Saved data entries
-- Opening Marker --

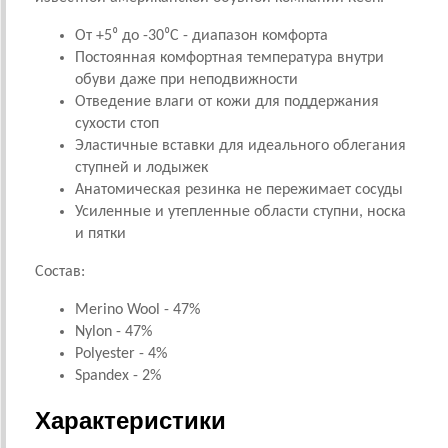
От +5⁰ до -30⁰С - диапазон комфорта
Постоянная комфортная температура внутри
обуви даже при неподвижности
Отведение влаги от кожи для поддержания
сухости стоп
Эластичные вставки для идеального облегания
ступней и лодыжек
Анатомическая резинка не пережимает сосуды
Усиленные и утепленные области ступни, носка
и пятки
Состав:
Merino Wool - 47%
Nylon - 47%
Polyester - 4%
Spandex - 2%
Характеристики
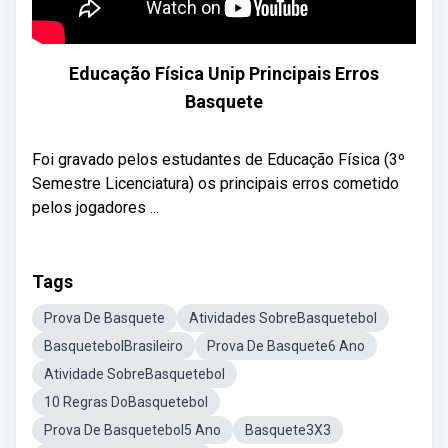
Educação Física Unip Principais Erros
Basquete
Foi gravado pelos estudantes de Educação Física (3º
Semestre Licenciatura) os principais erros cometido
pelos jogadores ...
Tags
Prova De Basquete
Atividades SobreBasquetebol
BasquetebolBrasileiro
Prova De Basquete6 Ano
Atividade SobreBasquetebol
10 Regras DoBasquetebol
Prova De Basquetebol5 Ano
Basquete3X3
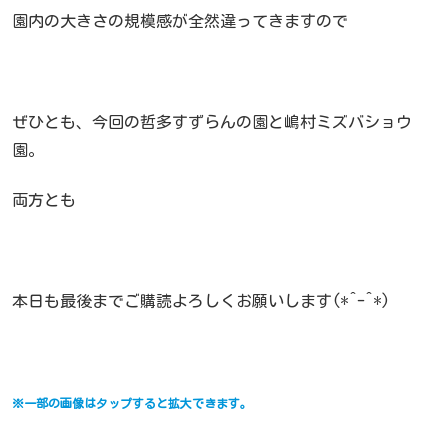
園内の大きさの規模感が全然違ってきますので
ぜひとも、今回の哲多すずらんの園と嶋村ミズバショウ
園。
両方とも
本日も最後までご購読よろしくお願いします(*^-^*)
※一部の画像はタップすると拡大できます。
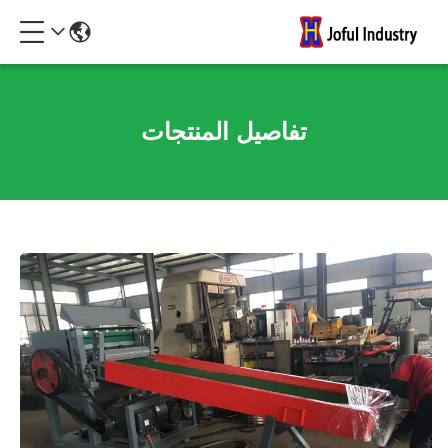
تفاصيل المنتجات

-- Closing Marker --

● **WHAT YOU SHOULD DO**: Say how many lines in the records hold the string "pelos", please, and add no other words.

● **ANSWER SPACE**: 2